* _WHAT YOU NEED TO DO_:
Scan the records below and report how many lines include the string "leilão"; the number alone will do.

[Dataset excerpts]
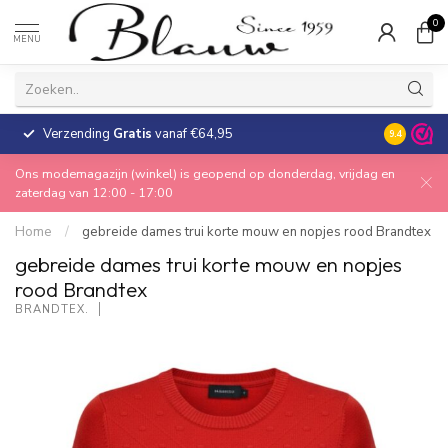
0
MENU
Verzending
Gratis
vanaf €64,95
30 dagen
9.4
Ons modemagazijn (winkel) is geopend op donderdag, vrijdag en
zaterdag van 12:00 - 17:00
Home
/
gebreide dames trui korte mouw en nopjes rood Brandtex
gebreide dames trui korte mouw en nopjes
rood Brandtex
BRANDTEX.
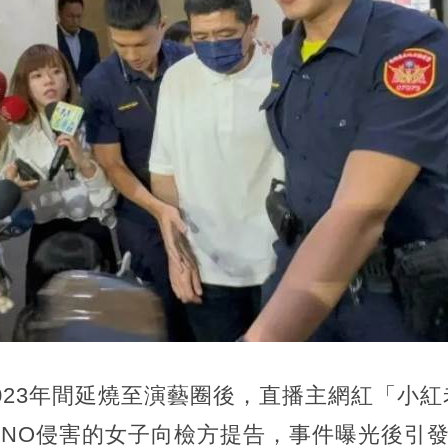
于2023年間延燒至演藝圈後，直播主網紅「小
ONO侵害的女子向檢方提告，事件曝光後引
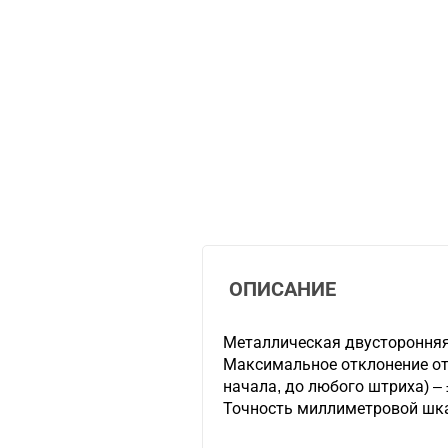
ОПИСАНИЕ
Металлическая двусторонняя
Максимальное отклонение от
начала, до любого штриха) – 
Точность миллиметровой шка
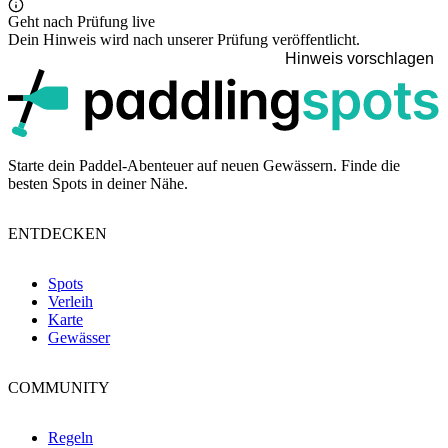
Geht nach Prüfung live
Dein Hinweis wird nach unserer Prüfung veröffentlicht.
Hinweis vorschlagen
p
Starte dein Paddel-Abenteuer auf neuen Gewässern. Finde die
besten Spots in deiner Nähe.
ENTDECKEN
Spots
Verleih
Karte
Gewässer
COMMUNITY
Regeln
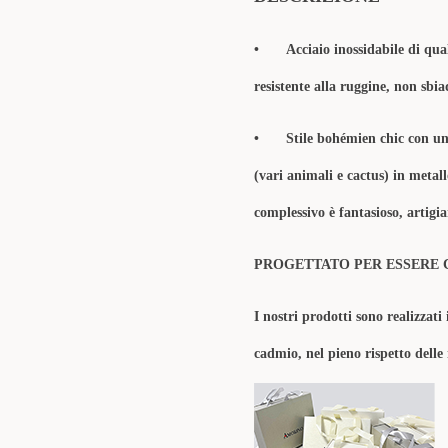
•
Acciaio inossidabile di qua
resistente alla ruggine, non sbia
•
Stile bohémien chic con un
(
vari animali e cactus
) in metal
complessivo è fantasioso, artigi
PROGETTATO PER ESSERE 
I nostri prodotti sono realizzati 
cadmio, nel pieno rispetto delle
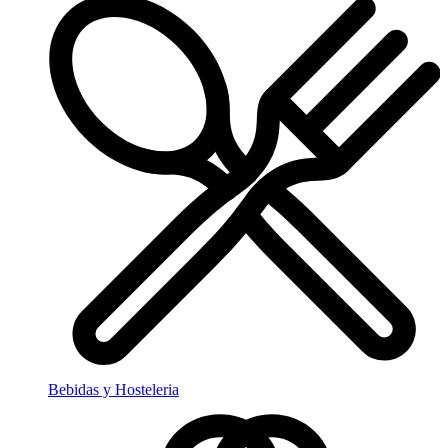
Bebidas y Hosteleria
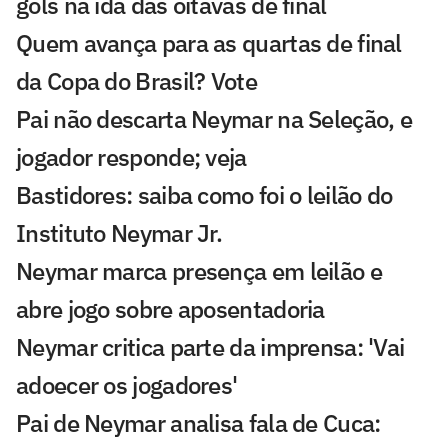
gols na ida das oitavas de final
Quem avança para as quartas de final
da Copa do Brasil? Vote
Pai não descarta Neymar na Seleção, e
jogador responde; veja
Bastidores: saiba como foi o leilão do
Instituto Neymar Jr.
Neymar marca presença em leilão e
abre jogo sobre aposentadoria
Neymar critica parte da imprensa: 'Vai
adoecer os jogadores'
Pai de Neymar analisa fala de Cuca:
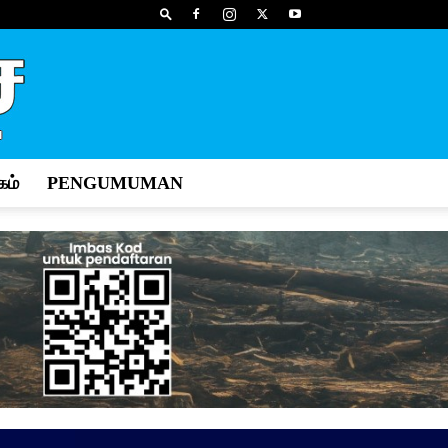
ம்
PENGUMUMAN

* _EXERCISE RESULT_:
2